Where will we find additional acres of fertile farmland?
Brighter Green’s latest documentary, “What’s for Dinner?”, questions whether people of the developing world–specifically, China–will be able to consume as much meat and dairy as people of the developed world, without exceeding the carrying capacity of the earth beyond repair. If the meat industry continues to expand in China, there could major consequences for both global food markets and climate change. Recent reports estimate that global livestock production and consumption may be responsible for 51% of annual greenhouse gas emissions. As the meat industry expands in developing countries, large supplies of grains such as corn will be required to support the increased populations of cows, pigs, and chickens. A May 2008 study showed that the growth in Chinese meat consumption since 1995 requires an additional eight billion bushels of grain annually for livestock feed’this puts incredible pressure on world grain supplies.

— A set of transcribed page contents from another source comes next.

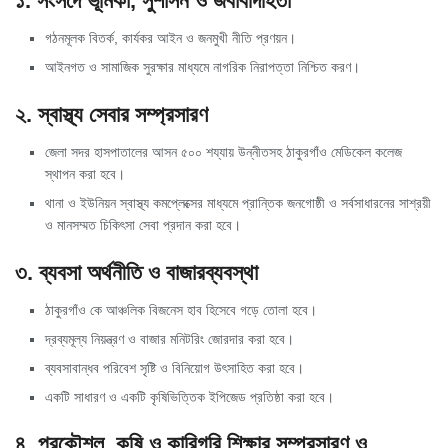
১. সংসদে ভূমিকা, সুশাসন ও জবাবদিহিতা
গঠনমূলক বিতর্ক, কার্যকর আইন ও জনমুখী নীতি প্রণয়ন।
আইনগত ও সামাজিক সুরক্ষার মাধ্যমে নাগরিক নিরাপত্তা নিশ্চিত করণ।
২. স্বাস্থ্য সেবার সম্প্রসারণ
জেলা সদর হাসপাতালের আসন ৫০০ শয্যায় উন্নীতসহ ঠাকুরগাঁও মেডিকেল কলেজ
স্থাপন করা হবে।
থানা ও ইউনিয়ন স্বাস্থ্য কমপ্লেক্সের মাধ্যমে প্রান্তিক জনগোষ্ঠী ও সর্বসাধারনের সাশ্রয়ী
ও মানসম্মত চিকিৎসা সেবা প্রদান করা হবে।
৩. ব্যবসা অর্থনীতি ও বাজারব্যবস্থা
ঠাকুরগাঁও কে আঞ্চলিক বিজনেস হাব হিসেবে গড়ে তোলা হবে।
দ্রব্যমূল্য নিয়ন্ত্রণ ও বাজার মনিটরিং জোরদার করা হবে।
ব্যবসাবান্ধব পরিবেশ সৃষ্টি ও বিনিয়োগ উৎসাহিত করা হবে।
একটি সাধারণ ও একটি কৃষিভিত্তিক ইপিজেড প্রতিষ্ঠা করা হবে।
৪. প্রকৌশল, কৃষি ও কারিগরি শিক্ষার সম্প্রসারণ ও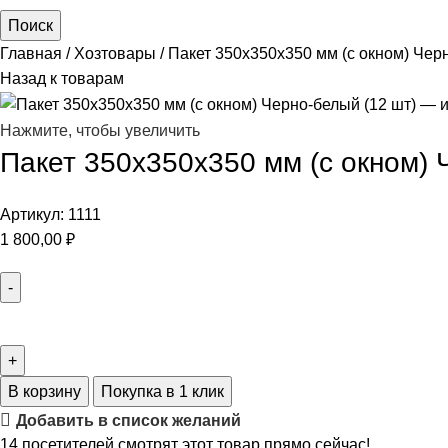
Поиск
Главная
Хозтовары
Пакет 350х350х350 мм (с окном) Черн
Назад к товарам
Нажмите, чтобы увеличить
Пакет 350х350х350 мм (с окном) 
Артикул:
1111
1 800,00
₽
В корзину
Покупка в 1 клик
Добавить в список желаний
14
посетителей смотрят этот товар прямо сейчас!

If more than half of global greenhouse gas emissions are produced by livestock, then the connection between food and climate change is clear. The more animals around the world eating grain, breathing, and passing gas, the more CO2 and methane released into the atmosphere. Another crucial connection in understanding food sustainability is the interdependent relationship between Meat World and the grain world. Around the globe’and especially in the developing countries’national economies are at the mercy of tenuous cycles of food supply and demand, flood and drought, urbanization and land shortages. Increased meat consumption is reflected in all of these cycles. Livestock put major pressure on grain supplies and on the land: If Chinese meat consumption increases to 45% above 2008 levels, placing it on par with US consumption rates, an additional 277 million metric tones of grains will be required to support the growth’and this additional grain will require 68 million acres of arable land. Crop production is much less profitable than producing meat, and as a result, crop farming often takes place on poor quality land that is denuded and most susceptible to drought.
There simply isn’t enough fertile cropland remaining on the globe to maintain this uncontrolled growth in meat production and consumption. Where is all this extra grain going to come from? Right now, a record one billion people are hungry and a child dies every six seconds from malnutrition. In most developing nations, grains are the primary source of calories since meat is too expensive. Increased meat consumption in large countries with huge populations like China will greatly limit the world’s grain supply. If China began importing only 5% of its total current grain supply, this elevated demand would require the grain exports of all other countries, taking calories away from people in the poorest parts of the world.